Firstly, there is a difference between the meanings of “altruism” and “co-operation”. When an individual behaves altruistically, it acts in a manner which benefits the survival and reproductive chances of some other individual or individuals. This may disadvantage the former and there is not necessarily a payback. However, when an individual behaves co-operatively there is a payback. This is a subtle difference but of great significance in evolutionary theory. Do the small number of species referred to above behave altruistically or do they behave co-operatively? If the latter, then what is the payback?

Secondly, human beings differ from other species in several important ways. We have large brains with highly advanced cognitive skills which, among other benefits, enable us to identify opportunities and risks and to predict outcomes.
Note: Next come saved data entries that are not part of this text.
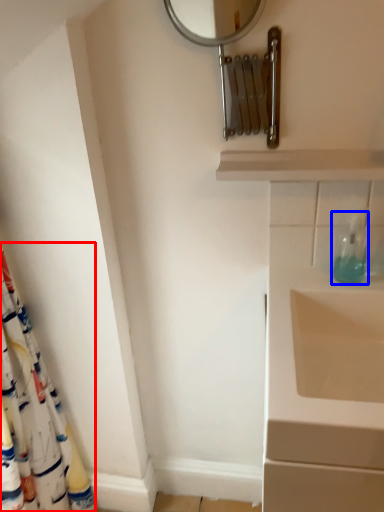 Question: Which object appears closest to the camera in this image, shower curtain (highlighted by a red box) or soap dispenser (highlighted by a blue box)?

Choices:
 (A) shower curtain
 (B) soap dispenser

Answer: (A) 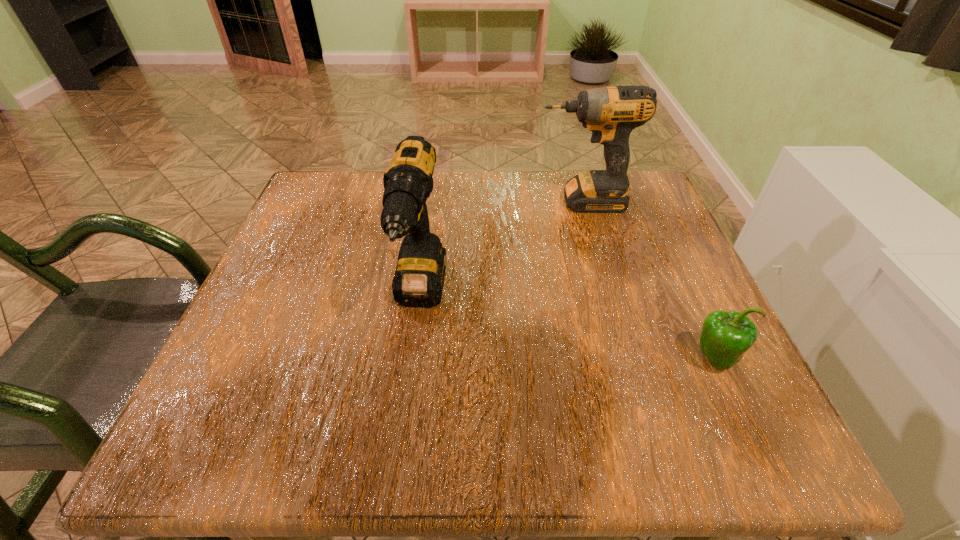 Where is `object at the far edge`? The width and height of the screenshot is (960, 540). object at the far edge is located at coordinates (611, 113).

The width and height of the screenshot is (960, 540). I want to click on drill located at the right edge, so click(611, 113).

At what (x,y) coordinates should I click in order to perform the action: click on bell pepper that is at the right edge. Please return your answer as a coordinate pair (x, y). This screenshot has width=960, height=540. Looking at the image, I should click on (725, 336).

This screenshot has width=960, height=540. In order to click on object present at the far right corner in this screenshot , I will do `click(611, 113)`.

Image resolution: width=960 pixels, height=540 pixels. Identify the location of vacant area at the far edge. (527, 185).

At what (x,y) coordinates should I click in order to perform the action: click on vacant space at the near edge of the desktop. Please return your answer as a coordinate pair (x, y). Looking at the image, I should click on (487, 432).

The height and width of the screenshot is (540, 960). I want to click on free region at the left edge of the desktop, so click(300, 234).

The width and height of the screenshot is (960, 540). In order to click on vacant space at the right edge in this screenshot , I will do `click(683, 307)`.

I want to click on free spot at the far left corner of the desktop, so click(x=334, y=208).

The image size is (960, 540). Identify the location of vacant region at the far right corner. (645, 173). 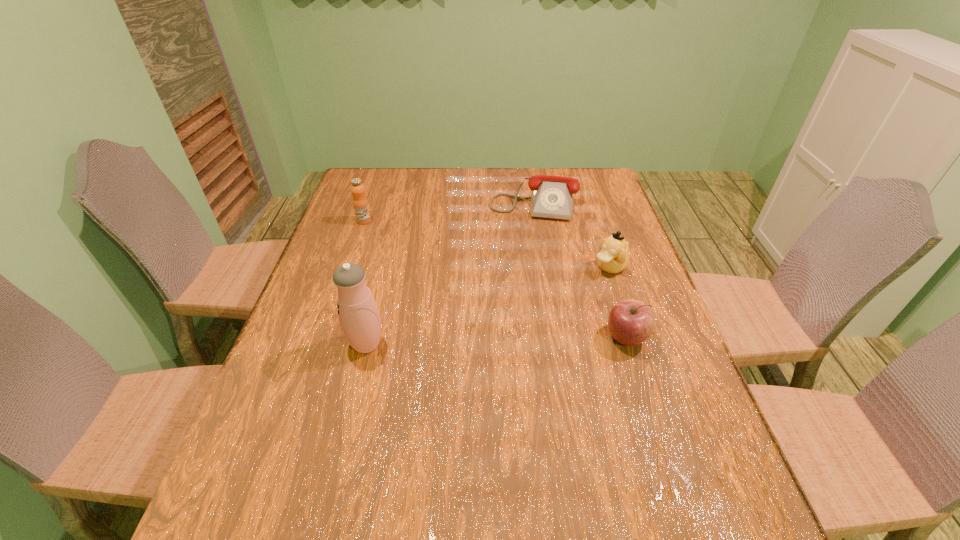 The width and height of the screenshot is (960, 540). I want to click on orange juice at the left edge, so click(360, 202).

Identify the location of apple at the right edge. The width and height of the screenshot is (960, 540). (631, 322).

The height and width of the screenshot is (540, 960). Identify the location of duckling situated at the right edge. (613, 257).

Identify the location of telephone that is at the right edge. This screenshot has width=960, height=540. (552, 197).

You are a GUI agent. You are given a task and a screenshot of the screen. Output one action in this format:
    pyautogui.click(x=<x>, y=<y>)
    Task: Click on the object located at the far right corner
    This screenshot has width=960, height=540.
    Given the screenshot: What is the action you would take?
    pyautogui.click(x=552, y=197)

At what (x,y) coordinates should I click in order to perform the action: click on free space at the far edge. Please return your answer as a coordinate pair (x, y). The image size is (960, 540). Looking at the image, I should click on (464, 172).

Where is `vacant point at the near edge`? This screenshot has width=960, height=540. vacant point at the near edge is located at coordinates (487, 474).

Where is `free space at the left edge of the desktop`? This screenshot has height=540, width=960. free space at the left edge of the desktop is located at coordinates (358, 227).

Image resolution: width=960 pixels, height=540 pixels. I want to click on free space at the right edge of the desktop, so click(x=626, y=359).

At what (x,y) coordinates should I click in order to perform the action: click on free space at the far left corner. Please return your answer as a coordinate pair (x, y). The height and width of the screenshot is (540, 960). Looking at the image, I should click on (394, 182).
We are also social animals and form groups. These groups have diverse cultures, i.e., ways of organising themselves, and we pass aspects of our cultures from one generation to another and from one group to another through social learning.

Finally, as systems grow ever more complex, they display emergent properties, i.e., properties of the system which are not held by its individual parts. Life is a collection of systems of increasing complexity, e.g., cells, multi-cellular organisms, groups of organisms, species, and eco-systems. As the level of complexity increases it can be expected that system properties will emerge. Thus, it is not necessarily the case that a property governing natural election at the cellular level will be the only property governing it at more complex levels. Other, emergent properties may come into play.